How many times in all those nights had he been needed? Maybe ten: multi-car crashes, partial amputations, one skydiving jump gone terribly wrong, a few industrial accidents. And if he hadn’t gone? He’d saved some legs, but his partners could have done the same. Would have.
Patricia returned from the house, carrying an empty glass and a full bottle. “Hey, Avi, honey, take a glass, please. Fill your own and top off Ben’s. He’s not driving anywhere tonight, but don’t let him get so hammered that all he wants to do at bedtime is go to sleep.”
Avi chuckled, and Ben frowned at both women. “I’m not drunk.”
“No, but you don’t hold your liquor the wa
y Avi and I do,” Patricia said with a sweet smile. “We’ve had a lot more practice than you.”
Avi filled her own glass and topped off Ben’s as instructed, just not quite as full as before. When she was done and had handed the bottle back to Patricia, she met his gaze and winked. He claimed her free hand, twined his fingers with hers, and closed his eyes, concentrating on them. Her nails were shorter than usual; she’d broken a few working on the fountain. Her skin felt a little rougher than usual, despite the gloves she’d worn, and there was a bubble of a blister on her left index finger.
This night would be the last time he held her hand like this. He wasn’t going to get maudlin over it; he’d promised himself on the drive over, but wine and sympathy made maudlin way too easy a destination.
“Are your parents about ready for us?” Patricia asked.
“Dad was in the shower when I left the house, and the chicken was resting. By the way, Mom sent a message that if you want to talk to Dad, you need to do it before the seven o’clock kick-off. The Tallgrass team is playing at Stillwater, and he’ll be watching it on his computer, thanks to one of his friends who mounted a video camera on an assistant coach’s ball cap.”
Patricia stood, anxious to get going. “Let me get the dishes I’m taking, and we can walk over now.”
Ben got his first clue when she pulled a garden cart from beneath a nearby tree.
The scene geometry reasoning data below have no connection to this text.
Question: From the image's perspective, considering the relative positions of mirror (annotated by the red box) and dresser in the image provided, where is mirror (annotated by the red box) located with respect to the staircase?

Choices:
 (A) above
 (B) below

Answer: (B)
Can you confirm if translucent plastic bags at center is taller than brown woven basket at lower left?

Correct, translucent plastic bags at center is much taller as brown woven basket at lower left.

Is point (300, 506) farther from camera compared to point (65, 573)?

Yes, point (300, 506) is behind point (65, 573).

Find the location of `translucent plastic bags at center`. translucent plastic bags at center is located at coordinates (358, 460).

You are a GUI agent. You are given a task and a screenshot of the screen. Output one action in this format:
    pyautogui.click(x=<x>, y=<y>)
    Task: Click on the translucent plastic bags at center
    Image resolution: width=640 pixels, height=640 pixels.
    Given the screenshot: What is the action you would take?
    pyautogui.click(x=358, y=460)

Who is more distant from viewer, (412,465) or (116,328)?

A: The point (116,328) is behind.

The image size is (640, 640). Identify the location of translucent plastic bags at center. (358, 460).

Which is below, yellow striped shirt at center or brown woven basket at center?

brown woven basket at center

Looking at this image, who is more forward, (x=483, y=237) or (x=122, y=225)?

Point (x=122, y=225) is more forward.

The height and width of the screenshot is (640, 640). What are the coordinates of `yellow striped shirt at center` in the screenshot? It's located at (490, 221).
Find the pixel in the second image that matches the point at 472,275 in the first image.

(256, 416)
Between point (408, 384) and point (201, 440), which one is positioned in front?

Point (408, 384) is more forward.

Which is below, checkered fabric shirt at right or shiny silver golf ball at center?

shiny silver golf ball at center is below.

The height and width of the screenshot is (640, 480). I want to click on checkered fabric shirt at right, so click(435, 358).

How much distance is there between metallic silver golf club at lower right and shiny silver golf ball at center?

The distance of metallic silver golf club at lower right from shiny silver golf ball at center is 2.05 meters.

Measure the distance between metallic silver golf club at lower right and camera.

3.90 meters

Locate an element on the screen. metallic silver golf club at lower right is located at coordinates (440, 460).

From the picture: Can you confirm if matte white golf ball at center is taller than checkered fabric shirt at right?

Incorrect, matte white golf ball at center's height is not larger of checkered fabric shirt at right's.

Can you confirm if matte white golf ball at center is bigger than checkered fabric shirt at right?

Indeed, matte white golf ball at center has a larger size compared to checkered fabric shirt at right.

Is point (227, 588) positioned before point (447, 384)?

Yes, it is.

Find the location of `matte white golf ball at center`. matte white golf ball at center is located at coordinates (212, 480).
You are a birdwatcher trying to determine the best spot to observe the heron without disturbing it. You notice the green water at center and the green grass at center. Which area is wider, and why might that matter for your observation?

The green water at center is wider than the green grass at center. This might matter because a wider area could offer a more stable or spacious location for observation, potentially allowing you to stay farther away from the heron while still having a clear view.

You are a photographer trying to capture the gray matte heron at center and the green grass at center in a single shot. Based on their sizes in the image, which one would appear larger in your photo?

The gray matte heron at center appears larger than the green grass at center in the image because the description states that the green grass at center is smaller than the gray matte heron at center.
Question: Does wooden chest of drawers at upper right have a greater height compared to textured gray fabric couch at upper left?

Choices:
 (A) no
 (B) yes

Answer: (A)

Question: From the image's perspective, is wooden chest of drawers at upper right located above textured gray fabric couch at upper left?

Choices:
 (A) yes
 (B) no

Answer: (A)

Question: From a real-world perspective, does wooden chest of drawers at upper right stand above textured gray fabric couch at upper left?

He gave Avi his glass as Patricia began pulling it up the steps, and helped carry it inside while Avi balanced the wine bottle and the glasses.
“These are treats for you, Avi,” Patricia said as she lifted a sturdy box into the cart.
Ben picked up the top bag, filled with bone-shape cookies. “Look, pupper cookies. You have to sit and speak before you get one.”
“Those are for Sadie, from Lucy. They’re all natural. Way better than that stuff you buy at the grocery store.” Patricia added a bowl of corn salad, another holding chunks of peeled, sweet cantaloupe. The aroma filled the room even with the plastic wrap stretched over the top. A pie carrier holding one of her sky-high meringue pies got place of honor, with the nearly full bottle of wine nestled beside it.